→ **Work to be completed**: Find every line of the records that has "قیمت" and return it.

→ **Task inputs**:
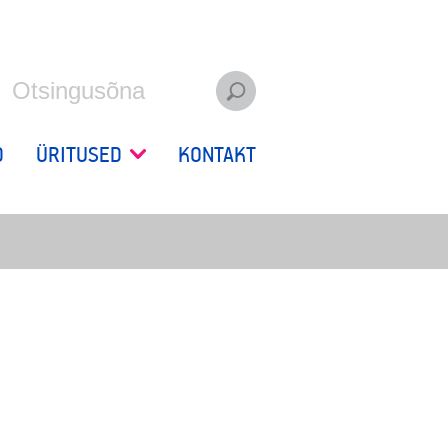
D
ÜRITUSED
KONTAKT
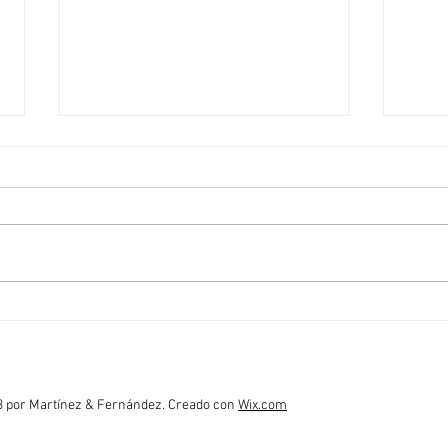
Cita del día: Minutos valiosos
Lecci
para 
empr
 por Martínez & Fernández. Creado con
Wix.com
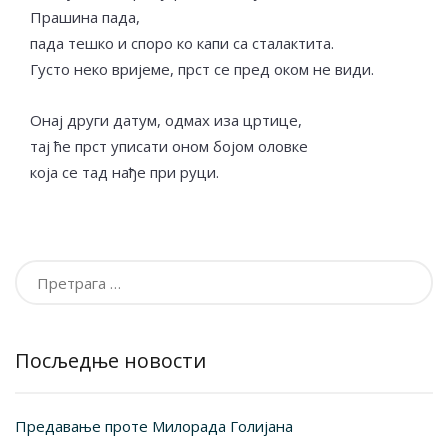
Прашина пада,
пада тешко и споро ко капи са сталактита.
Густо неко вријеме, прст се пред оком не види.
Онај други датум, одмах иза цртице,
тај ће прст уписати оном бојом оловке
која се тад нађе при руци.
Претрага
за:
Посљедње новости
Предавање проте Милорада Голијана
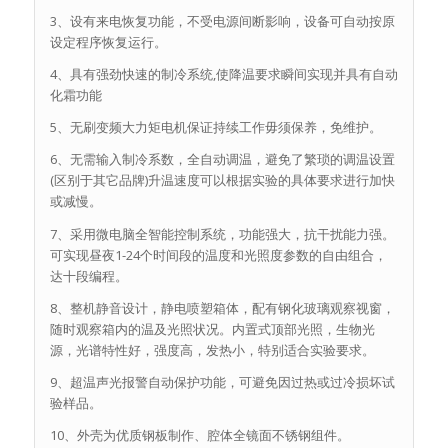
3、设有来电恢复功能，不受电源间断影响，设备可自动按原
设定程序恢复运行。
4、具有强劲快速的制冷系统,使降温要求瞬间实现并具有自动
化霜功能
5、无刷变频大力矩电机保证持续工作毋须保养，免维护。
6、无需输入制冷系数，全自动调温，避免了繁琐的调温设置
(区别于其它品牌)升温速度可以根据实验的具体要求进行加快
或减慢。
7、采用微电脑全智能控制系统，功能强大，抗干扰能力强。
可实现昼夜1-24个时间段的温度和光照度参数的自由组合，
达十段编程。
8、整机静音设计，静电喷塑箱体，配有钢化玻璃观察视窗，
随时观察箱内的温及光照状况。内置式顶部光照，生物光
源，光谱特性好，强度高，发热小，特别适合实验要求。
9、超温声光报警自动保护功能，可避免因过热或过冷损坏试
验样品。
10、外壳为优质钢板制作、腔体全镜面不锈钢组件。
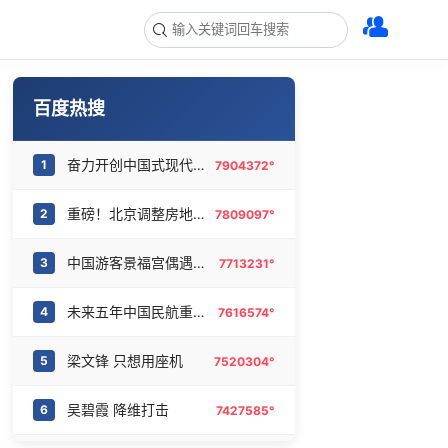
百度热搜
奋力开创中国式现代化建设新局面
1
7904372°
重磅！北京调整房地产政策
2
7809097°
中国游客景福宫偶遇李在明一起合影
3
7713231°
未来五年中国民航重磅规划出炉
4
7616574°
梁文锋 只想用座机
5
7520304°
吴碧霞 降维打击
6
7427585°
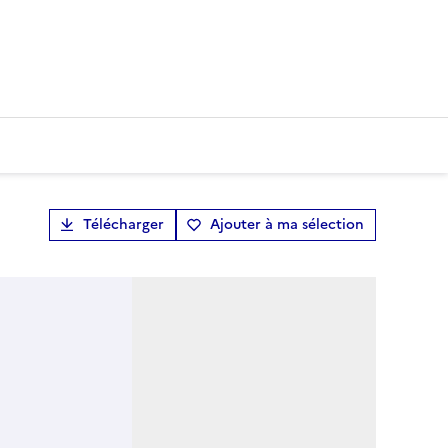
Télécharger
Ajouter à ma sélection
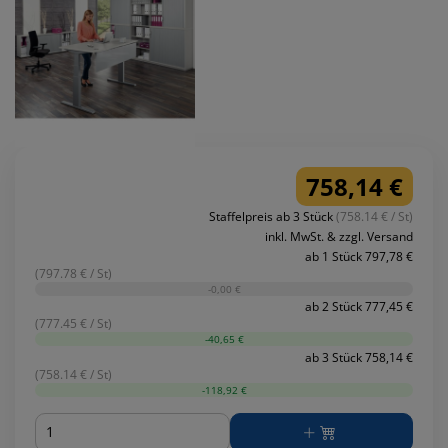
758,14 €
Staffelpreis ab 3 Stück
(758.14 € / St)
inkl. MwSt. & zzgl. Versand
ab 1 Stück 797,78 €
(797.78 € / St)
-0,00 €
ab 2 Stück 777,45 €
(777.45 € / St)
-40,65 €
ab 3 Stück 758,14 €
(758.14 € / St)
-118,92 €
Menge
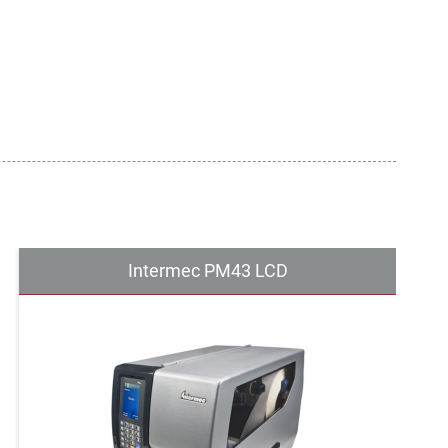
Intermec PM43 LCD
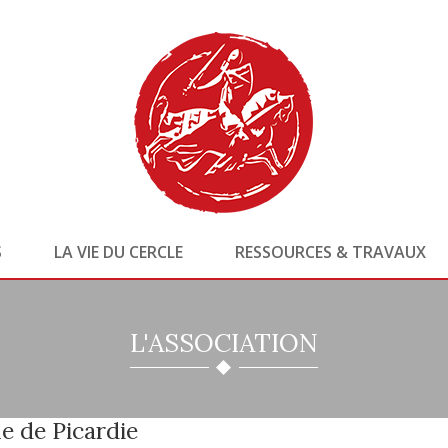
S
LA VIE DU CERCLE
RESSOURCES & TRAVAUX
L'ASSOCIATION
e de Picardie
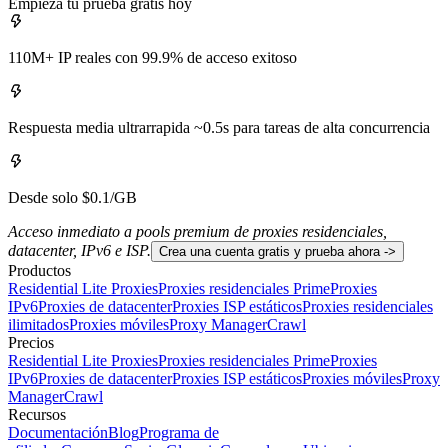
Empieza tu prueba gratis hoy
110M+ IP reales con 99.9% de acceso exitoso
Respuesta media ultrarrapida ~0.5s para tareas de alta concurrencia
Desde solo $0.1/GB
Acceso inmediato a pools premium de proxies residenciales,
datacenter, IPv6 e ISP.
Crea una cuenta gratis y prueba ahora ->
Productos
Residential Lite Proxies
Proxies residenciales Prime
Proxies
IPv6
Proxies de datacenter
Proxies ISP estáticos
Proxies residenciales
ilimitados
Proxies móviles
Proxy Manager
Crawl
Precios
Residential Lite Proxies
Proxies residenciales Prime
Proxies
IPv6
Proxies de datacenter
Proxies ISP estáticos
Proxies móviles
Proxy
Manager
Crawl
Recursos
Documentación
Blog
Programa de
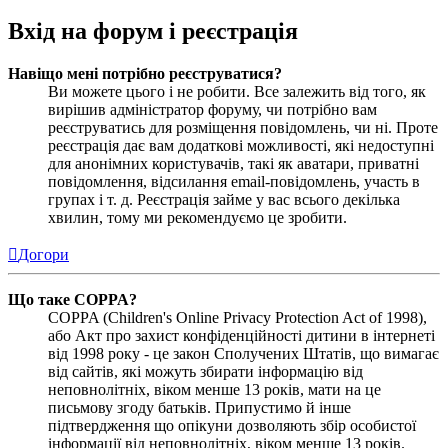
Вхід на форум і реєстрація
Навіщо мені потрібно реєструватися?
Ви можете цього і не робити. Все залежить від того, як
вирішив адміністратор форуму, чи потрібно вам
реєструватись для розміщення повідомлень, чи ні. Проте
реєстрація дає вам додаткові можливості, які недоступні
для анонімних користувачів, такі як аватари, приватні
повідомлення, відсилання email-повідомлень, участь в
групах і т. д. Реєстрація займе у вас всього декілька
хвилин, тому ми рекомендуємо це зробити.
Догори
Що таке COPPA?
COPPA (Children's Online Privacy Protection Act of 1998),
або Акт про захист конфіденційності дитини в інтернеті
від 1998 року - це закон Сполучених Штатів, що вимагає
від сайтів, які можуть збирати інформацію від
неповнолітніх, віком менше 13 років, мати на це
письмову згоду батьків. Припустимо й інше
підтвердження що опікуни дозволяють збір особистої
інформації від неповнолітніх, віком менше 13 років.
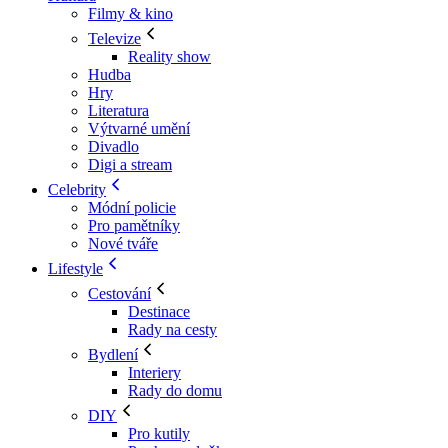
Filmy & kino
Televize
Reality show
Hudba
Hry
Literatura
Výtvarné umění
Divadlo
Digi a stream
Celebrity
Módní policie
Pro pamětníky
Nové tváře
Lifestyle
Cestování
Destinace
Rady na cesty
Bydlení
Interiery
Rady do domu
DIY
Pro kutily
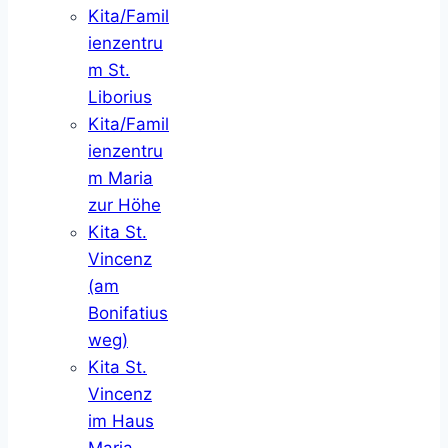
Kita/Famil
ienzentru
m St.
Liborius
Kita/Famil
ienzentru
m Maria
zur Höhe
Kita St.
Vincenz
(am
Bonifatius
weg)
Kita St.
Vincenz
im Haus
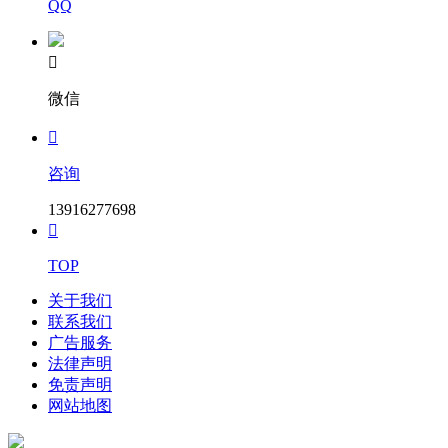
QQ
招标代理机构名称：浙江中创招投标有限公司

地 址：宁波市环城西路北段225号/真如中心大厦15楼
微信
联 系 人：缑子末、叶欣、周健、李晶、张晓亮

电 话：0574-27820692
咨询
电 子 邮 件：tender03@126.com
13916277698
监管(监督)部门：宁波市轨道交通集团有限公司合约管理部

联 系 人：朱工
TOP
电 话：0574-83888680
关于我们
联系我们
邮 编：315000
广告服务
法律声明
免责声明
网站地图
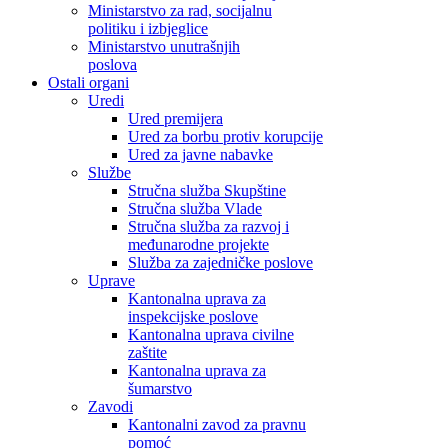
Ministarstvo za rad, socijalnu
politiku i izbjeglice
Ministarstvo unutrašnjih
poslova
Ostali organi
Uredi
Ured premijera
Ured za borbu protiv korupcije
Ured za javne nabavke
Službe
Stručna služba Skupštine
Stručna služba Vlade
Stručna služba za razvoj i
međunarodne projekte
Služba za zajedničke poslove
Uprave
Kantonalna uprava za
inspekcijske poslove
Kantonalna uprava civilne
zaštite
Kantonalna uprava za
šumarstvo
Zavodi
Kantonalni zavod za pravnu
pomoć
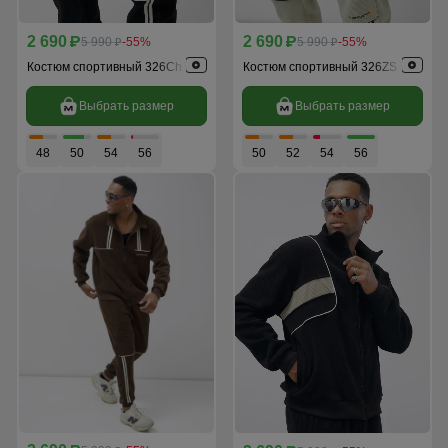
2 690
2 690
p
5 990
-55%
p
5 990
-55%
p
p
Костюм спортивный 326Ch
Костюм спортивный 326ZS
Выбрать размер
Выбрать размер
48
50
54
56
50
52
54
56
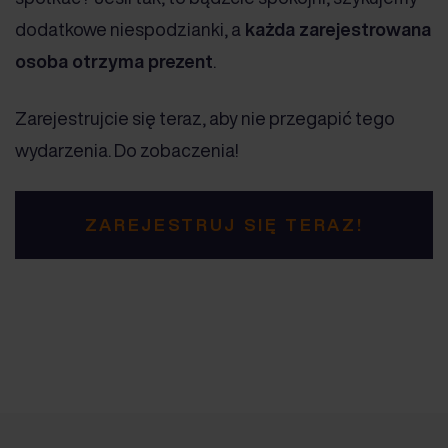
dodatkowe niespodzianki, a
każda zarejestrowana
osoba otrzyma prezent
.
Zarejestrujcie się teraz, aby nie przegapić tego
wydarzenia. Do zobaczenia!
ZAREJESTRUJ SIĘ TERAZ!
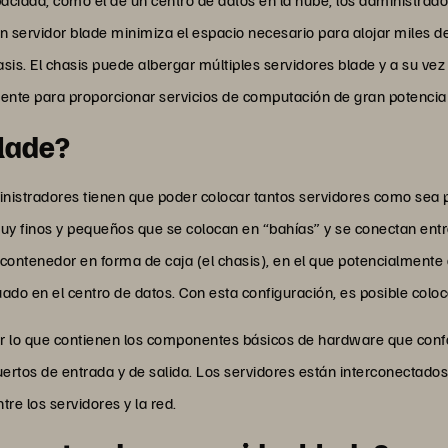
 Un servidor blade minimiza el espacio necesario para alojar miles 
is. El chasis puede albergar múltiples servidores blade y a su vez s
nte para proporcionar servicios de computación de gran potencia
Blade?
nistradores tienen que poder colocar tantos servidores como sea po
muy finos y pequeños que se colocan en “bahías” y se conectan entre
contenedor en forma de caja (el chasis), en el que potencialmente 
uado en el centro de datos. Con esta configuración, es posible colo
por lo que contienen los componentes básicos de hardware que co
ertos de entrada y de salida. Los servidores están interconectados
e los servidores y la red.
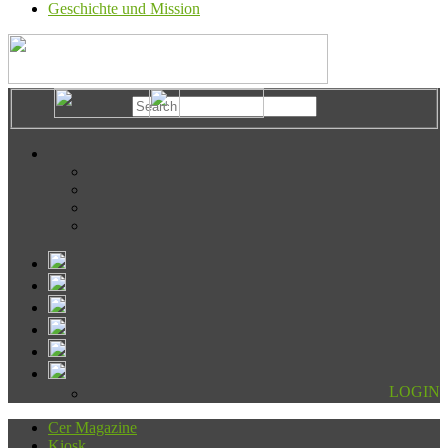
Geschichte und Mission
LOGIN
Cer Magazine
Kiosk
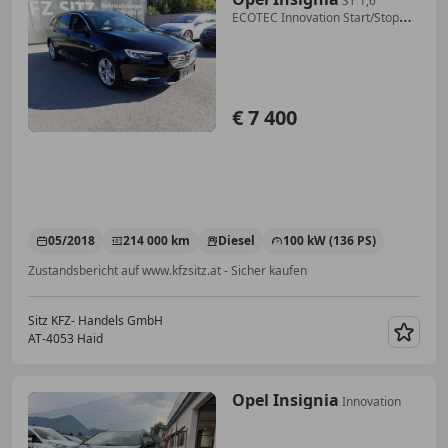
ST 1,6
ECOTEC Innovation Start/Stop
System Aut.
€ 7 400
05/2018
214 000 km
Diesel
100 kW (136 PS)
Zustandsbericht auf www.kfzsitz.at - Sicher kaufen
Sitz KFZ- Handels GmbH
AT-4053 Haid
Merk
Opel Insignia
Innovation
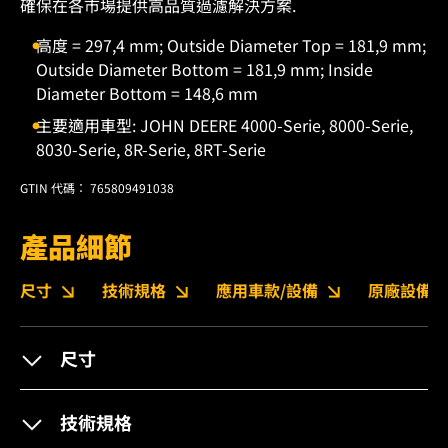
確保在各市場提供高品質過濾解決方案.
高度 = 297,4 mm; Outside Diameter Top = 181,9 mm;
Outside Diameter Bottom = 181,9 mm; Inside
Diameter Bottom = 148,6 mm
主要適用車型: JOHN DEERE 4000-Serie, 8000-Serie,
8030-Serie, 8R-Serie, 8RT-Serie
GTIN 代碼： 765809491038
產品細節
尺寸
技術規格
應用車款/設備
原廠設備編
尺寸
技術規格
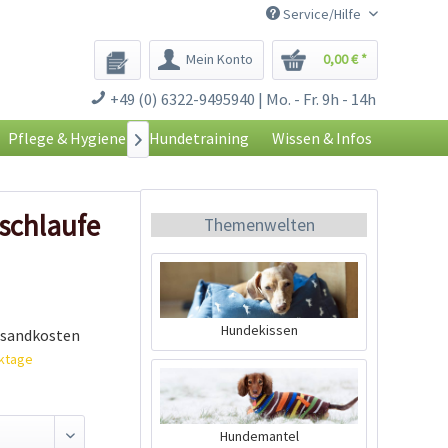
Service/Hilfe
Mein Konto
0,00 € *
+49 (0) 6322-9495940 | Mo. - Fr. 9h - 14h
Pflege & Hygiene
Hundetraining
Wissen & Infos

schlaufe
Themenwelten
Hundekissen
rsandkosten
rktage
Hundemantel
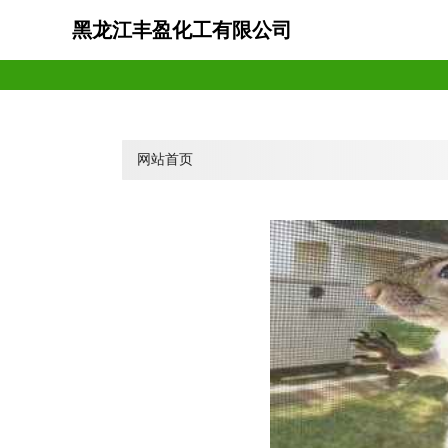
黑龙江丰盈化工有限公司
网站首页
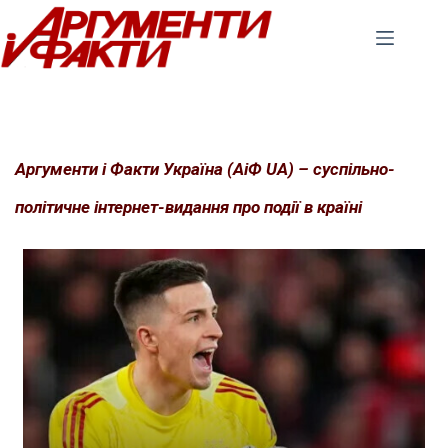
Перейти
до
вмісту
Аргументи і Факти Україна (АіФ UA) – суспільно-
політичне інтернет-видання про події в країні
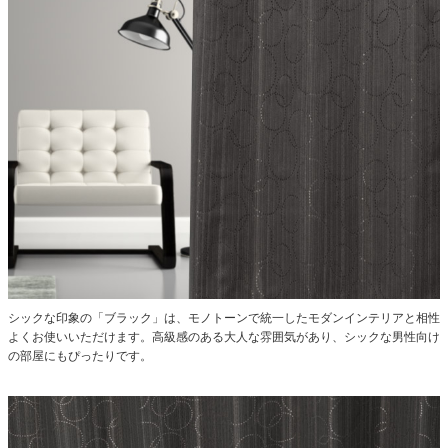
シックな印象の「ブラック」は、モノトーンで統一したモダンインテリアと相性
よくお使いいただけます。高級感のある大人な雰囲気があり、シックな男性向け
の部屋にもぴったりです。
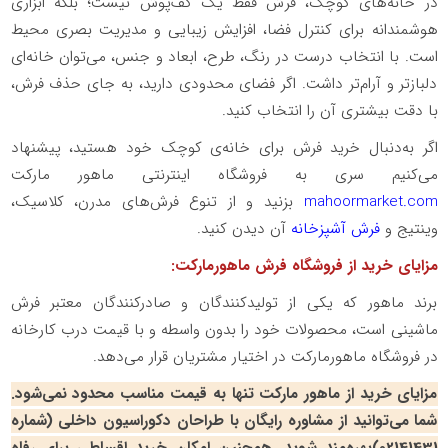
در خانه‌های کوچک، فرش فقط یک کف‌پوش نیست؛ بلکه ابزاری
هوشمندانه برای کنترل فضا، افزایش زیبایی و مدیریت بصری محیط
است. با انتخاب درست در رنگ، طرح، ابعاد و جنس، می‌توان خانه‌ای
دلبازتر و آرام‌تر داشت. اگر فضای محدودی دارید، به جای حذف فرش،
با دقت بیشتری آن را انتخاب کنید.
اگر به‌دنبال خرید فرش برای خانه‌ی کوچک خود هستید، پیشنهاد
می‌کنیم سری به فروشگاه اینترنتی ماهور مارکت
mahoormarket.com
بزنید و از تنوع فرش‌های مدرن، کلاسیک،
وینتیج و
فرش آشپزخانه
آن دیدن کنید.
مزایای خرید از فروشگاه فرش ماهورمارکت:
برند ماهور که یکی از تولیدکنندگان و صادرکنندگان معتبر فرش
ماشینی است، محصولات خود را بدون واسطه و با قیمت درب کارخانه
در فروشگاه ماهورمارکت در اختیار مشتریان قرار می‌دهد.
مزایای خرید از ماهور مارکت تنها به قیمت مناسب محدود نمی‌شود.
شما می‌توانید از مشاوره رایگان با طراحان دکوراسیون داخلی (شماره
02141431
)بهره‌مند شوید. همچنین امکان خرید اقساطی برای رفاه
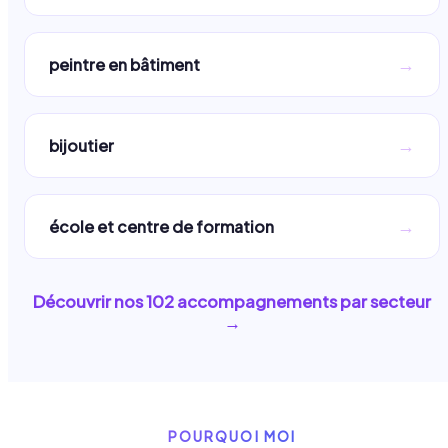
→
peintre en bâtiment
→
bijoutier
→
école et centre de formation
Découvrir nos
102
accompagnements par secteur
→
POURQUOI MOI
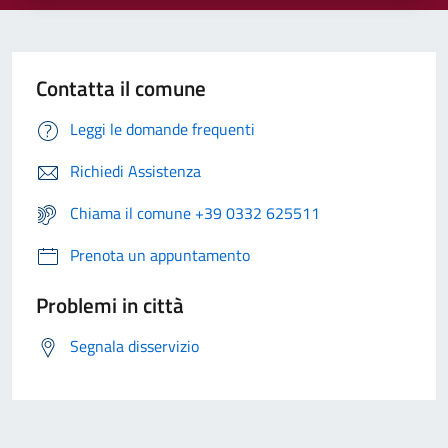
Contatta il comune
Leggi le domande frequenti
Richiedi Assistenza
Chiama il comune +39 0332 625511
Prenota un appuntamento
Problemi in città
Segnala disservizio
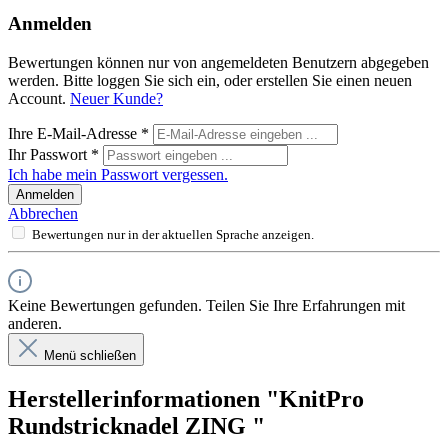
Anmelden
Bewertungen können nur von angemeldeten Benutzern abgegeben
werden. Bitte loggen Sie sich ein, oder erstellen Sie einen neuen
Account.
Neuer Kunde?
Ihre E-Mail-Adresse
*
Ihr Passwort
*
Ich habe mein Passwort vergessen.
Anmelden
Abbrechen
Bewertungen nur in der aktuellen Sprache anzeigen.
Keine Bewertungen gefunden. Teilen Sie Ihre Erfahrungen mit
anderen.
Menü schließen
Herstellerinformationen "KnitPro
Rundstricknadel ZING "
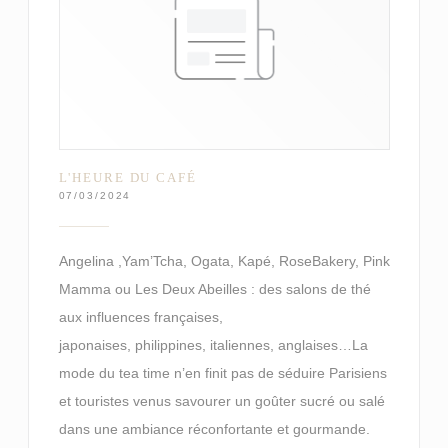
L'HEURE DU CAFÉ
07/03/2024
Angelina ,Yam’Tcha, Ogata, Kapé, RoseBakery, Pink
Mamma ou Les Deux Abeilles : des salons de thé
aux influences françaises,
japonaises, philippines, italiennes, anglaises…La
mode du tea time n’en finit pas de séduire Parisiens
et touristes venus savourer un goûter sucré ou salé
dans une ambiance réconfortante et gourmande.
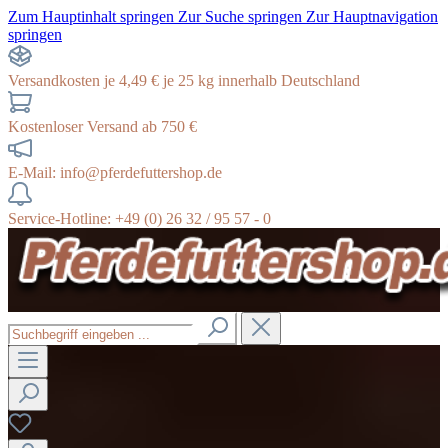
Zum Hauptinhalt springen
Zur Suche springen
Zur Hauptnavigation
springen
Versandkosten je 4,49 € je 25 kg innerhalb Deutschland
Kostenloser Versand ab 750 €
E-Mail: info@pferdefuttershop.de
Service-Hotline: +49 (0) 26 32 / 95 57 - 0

→ **Answer for the task**:
ماشینی است، محصولات خود را بدون واسطه و با قیمت درب کارخانه
مزایای خرید از ماهور مارکت تنها به قیمت مناسب محدود نمی‌شود.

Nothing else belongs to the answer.